Bis fast zu den Knien steht Herbert Schulze am Donnerstag auf seinem Grundstück in Dubrauke im Wasser. Nach starkem Regen in der Nacht war das Dubrauker Fließ über die Ufer getreten, weil es sich an einer Brücke zurückgestaut hat. Zahlreiche Grundstücke wurden überflutet.

© Uwe Soeder

Einwohner und Helfer räumen am Donnerstag Schlamm von der Straße in Niederuhna.
Einwohner und Helfer räumen am Donnerstag Schlamm von der Straße in Niederuhna.

© Jonny Linke

Die Stolpener Straße in Bischofswerda steht nachts tief unter Wasser.
Die Stolpener Straße in Bischofswerda steht nachts tief unter Wasser.

© Rocci Klein

Der Horkaer Teich in Bischofswerda trat über die Ufer. Die nahe Wesenitz hier zum Glück nicht.
Der Horkaer Teich in Bischofswerda trat über die Ufer. Die nahe Wesenitz hier zum Glück nicht.

© Steffen Unger

Bischofswerda. Das war eine böse Überraschung für mehrere Anwohner der Stadtrandsiedlung Bischofswerda. Es blitzte und donnerte und nach heftigen Regenfällen liefen dann auch ihre Keller voll. Mitten in der Nacht waren die Familien um ihren Schlaf gebracht. 2.15 Uhr rückte die Feuerwehr aus, um ihnen zu helfen.
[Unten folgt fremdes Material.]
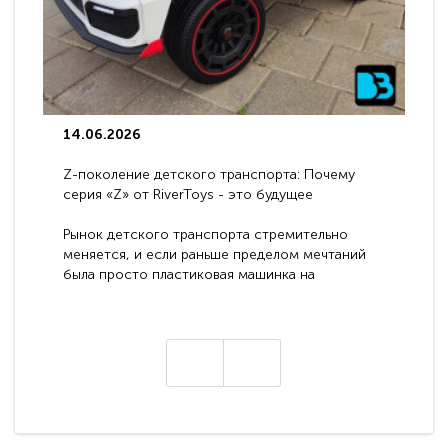
14.06.2026
Z-поколение детского транспорта: Почему
серия «Z» от RiverToys - это будущее
электромобилей
Рынок детского транспорта стремительно
меняется, и если раньше пределом мечтаний
была просто пластиковая машинка на
аккумуляторе, то сегодня бренд RiverToys
представляет абсолютно новое поколение
техники - серию с маркировкой «Z». Это
н
настоящие гадже..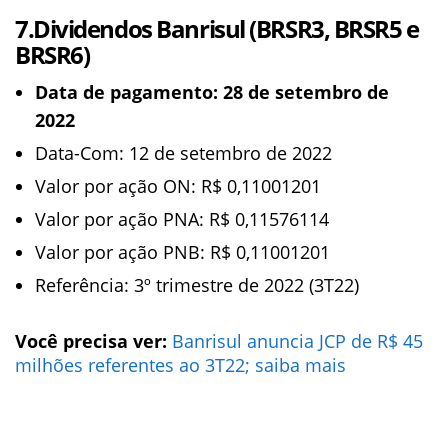
7.Dividendos Banrisul (BRSR3, BRSR5 e
BRSR6)
Data de pagamento: 28 de setembro de
2022
Data-Com: 12 de setembro de 2022
Valor por ação ON: R$ 0,11001201
Valor por ação PNA: R$ 0,11576114
Valor por ação PNB: R$ 0,11001201
Referência: 3º trimestre de 2022 (3T22)
Você precisa ver:
Banrisul anuncia JCP de R$ 45
milhões referentes ao 3T22; saiba mais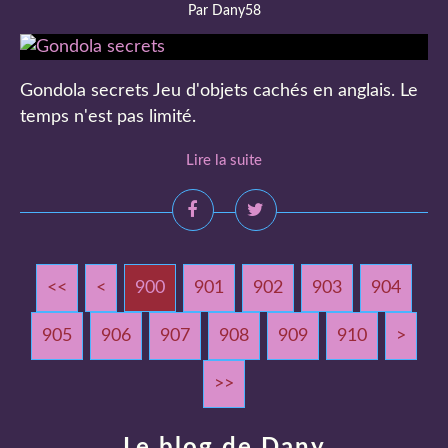
Par Dany58
Gondola secrets Jeu d'objets cachés en anglais. Le
temps n'est pas limité.
Lire la suite
<<
<
900
901
902
903
904
905
906
907
908
909
910
920
930
940
950
960
970
980
990
1000
1100
1200
1300
1400
1500
1600
1700
1800
1900
2000
2100
2200
2300
2400
2500
2600
2700
2800
2900
3000
3100
3200
3300
3400
3500
3600
3700
3800
3900
4000
4100
4200
4300
4400
4500
4600
4700
4800
4900
5000
5100
5200
5300
5400
5500
5600
5700
5800
5900
6000
6100
6200
6300
6400
6500
6600
6700
6800
6900
7000
7100
7200
7300
7400
7500
>
>>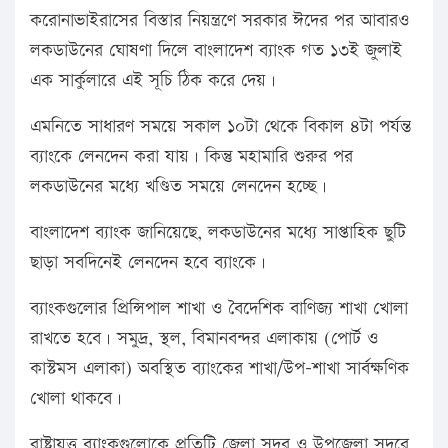
করোনাভাইরাসের বিস্তার নিয়ন্ত্রণে সরকার ঈদের পর আবারও
লকডাউনের ঘোষণা দিলে বাংলাদেশ ব্যাংক গত ১৩ই জুলাই
এক সার্কুলারে এই সূচি ঠিক করে দেয়।
এমনিতে সাধারণ সময়ে সকাল ১০টা থেকে বিকাল ৪টা পর্যন্ত
ব্যাংকে লেনদেন করা যায়। কিন্তু মহামারি শুরুর পর
লকডাউনের মধ্যে খণ্ডিত সময়ে লেনদেন হচ্ছে।
বাংলাদেশ ব্যাংক জানিয়েছে, লকডাউনের মধ্যে সাপ্তাহিক ছুটি
ছাড়া সবদিনেই লেনদেন হবে ব্যাংকে।
ব্যাংকগুলোর প্রিন্সিপাল শাখা ও বৈদেশিক বাণিজ্য শাখা খোলা
রাখতে হবে। সমুদ্র, স্থল, বিমানবন্দর এলাকায় (পোর্ট ও
কাস্টমস এলাকা) অবস্থিত ব্যাংকের শাখা/উপ-শাখা সার্বক্ষণিক
খোলা থাকবে।
রাষ্ট্রায়ত্ত ব্যাংকগুলোকে প্রতিটি জেলা সদর ও উপজেলা সদরে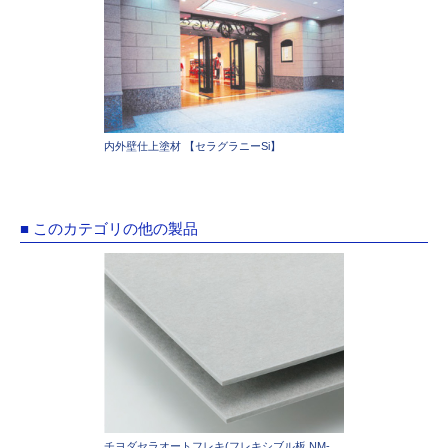
内外壁仕上塗材 【セラグラニーSi】
■ このカテゴリの他の製品
チヨダセラオートフレキ(フレキシブル板 NM-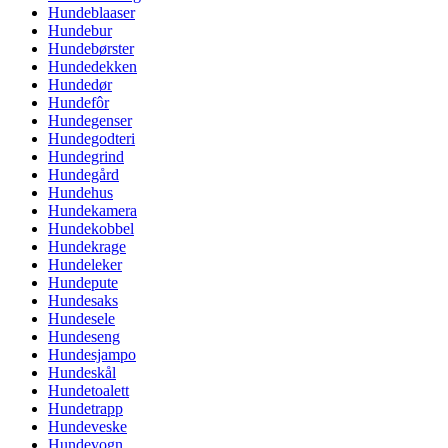
Hundeblaaser
Hundebur
Hundebørster
Hundedekken
Hundedør
Hundefôr
Hundegenser
Hundegodteri
Hundegrind
Hundegård
Hundehus
Hundekamera
Hundekobbel
Hundekrage
Hundeleker
Hundepute
Hundesaks
Hundesele
Hundeseng
Hundesjampo
Hundeskål
Hundetoalett
Hundetrapp
Hundeveske
Hundevogn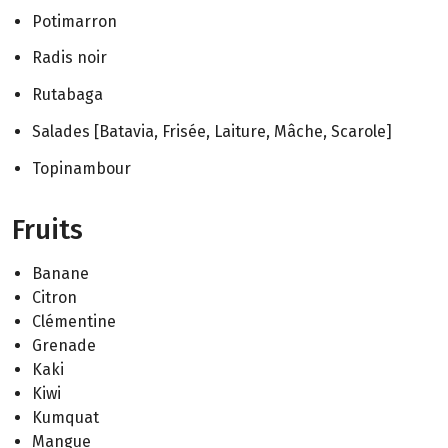
Potimarron
Radis noir
Rutabaga
Salades [Batavia, Frisée, Laiture, Mâche, Scarole]
Topinambour
Fruits
Banane
Citron
Clémentine
Grenade
Kaki
Kiwi
Kumquat
Mangue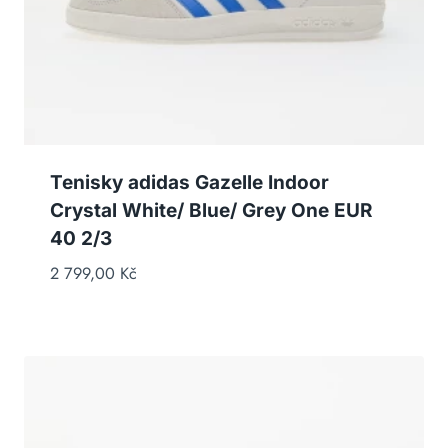
Tenisky adidas Gazelle Indoor
Crystal White/ Blue/ Grey One EUR
40 2/3
2 799,00
Kč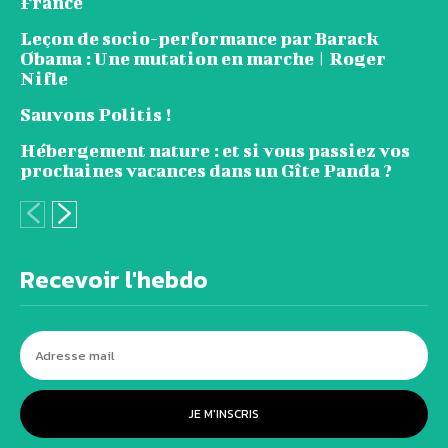
France
Leçon de socio-performance par Barack
Obama : Une mutation en marche | Roger
Nifle
Sauvons Politis !
Hébergement nature : et si vous passiez vos
prochaines vacances dans un Gîte Panda ?
Recevoir l'hebdo
JE M'INSCRIS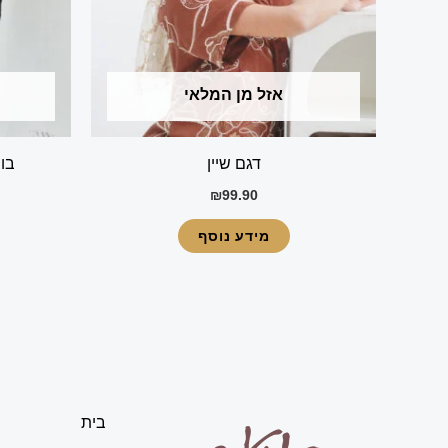
אזל מן המלאי
דגם שיין
בוב
₪
99.90
מידע נוסף
בית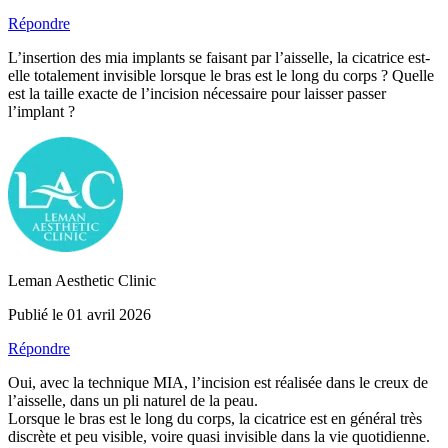
Répondre
L’insertion des mia implants se faisant par l’aisselle, la cicatrice est-
elle totalement invisible lorsque le bras est le long du corps ? Quelle
est la taille exacte de l’incision nécessaire pour laisser passer
l’implant ?
Leman Aesthetic Clinic
Publié le 01 avril 2026
Répondre
Oui, avec la technique MIA, l’incision est réalisée dans le creux de
l’aisselle, dans un pli naturel de la peau.
Lorsque le bras est le long du corps, la cicatrice est en général très
discrète et peu visible, voire quasi invisible dans la vie quotidienne.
Die Bilder von den Auswirkungen des Gewitters

Ähnlich betroffen waren viele im Landkreis Bautzen. Heftige Gewitter sorgten in der Nacht zu Donnerstag für Überschwemmungen und andere Schäden. Zahlreiche Feuerwehren waren im Einsatz, berichtet Lutz Strelitz, der verantwortliche Diensthabende in der Rettungsleitstelle in Hoyerswerda. An einigen Stellen stiegen die Flüsse vorübergehend stark an; vor allem das Löbauer Wasser. Am Pegel Großschweidnitz wurde gegen 3.45 Uhr die Alarmstufe zwei überschritten. Der Pegel der Wesenitz in Bischofswerda stieg auf Alarmstufe zwei. Während das Unwetter im Oberland weitgehend glimpflich abging, waren andere Gebiete sehr stark betroffen.

Bischofswerda: Kanalisation läuft über

In Bischofswerda hatten 15 Feuerwehrleute die halbe Nacht damit zu tun, Wasser aus Kellern zu pumpen. Schwerpunkt dabei waren die Stadtrandsiedlung im Süden und hier vor allem die Grundstücke 25 und 27, sagte Ortswehrleiter Sixten Mütterlein. Die Kanalisation konnte hier die Wassermassen nicht mehr aufnehmen. „Wir hatten stellenweise 40 Liter und mehr Niederschlag pro Quadratmeter. Bei so einem Regen unter so einer Gewitterglocke schafft es die beste Kanalisation nicht. Wir sollten auf solche Extremsituationen vorbereitet sein und nichts im Keller stehen haben, was durch eindringendes Wasser gefährdet ist“, warnt Mütterlein. In der Stadtrandsiedlung komme wohl aber auch ein technisches Problem mit dem Querschnitt des Regenwassersystems hinzu.

Auf dem Weg in die Südstadt wurde auch die Feuerwehr behindert. An der Stolpener Straße im Stadtzentrum, in der sich jedes Mal nach Starkregen ein See bildet, stand diesmal das Wasser so hoch, dass es kein Durchkommen gab. „Wir mussten umdrehen“, sagte Sixten Mütterlein. Von kurz nach zwei bis früh halb fünf waren Bischofswerdas Feuerwehrleute im Einsatz. Nachdem die Hochwasserzentrale zwischenzeitlich für die Wesenitz Hochwasserwarnstufe zwei ausgegeben hatte und über die Leitstelle im Feuerwehrgerätehaus das entsprechende Fax eingegangen war, kontrollierten sie früh halb vier auch die Pegelstände der Wesenitz im Stadtgebiet. Außerdem fuhren sie Brücken und andere Engstellen ab, um Treibgut zu entfernen, das sich verfangen hat und den Abfluss des Wassers behinderte.

Großharthau: Schlamm auf der Straße

In der Gemeinde Großharthau konnte nach Angaben der Verwaltung die Feuerwehr zu Hause bleiben. Dafür hatte der Bauhof am Donnerstag zu tun. Schwerpunkt seines Einsatzes war die Kreisstraße in Bühlau. In Höhe der Hexenburg hatte das Unwetter auf etwa 100 Metern Schlamm auf die Fahrbahn gespült. Die Erdmassen kamen von einem nahen Feld, das abgeerntet ist und vorbereitet wird für die Wiederbestellung. „Der Bauhof war mit Radlader und Schneeschiebern draußen“, sagt Bürgermeister Jens Krauße (SPD). Nach Angaben von Bürgern sollen in Großharthau und Umgebung sogar 50 Liter Regen pro Quadratmeter niedergegangen sein.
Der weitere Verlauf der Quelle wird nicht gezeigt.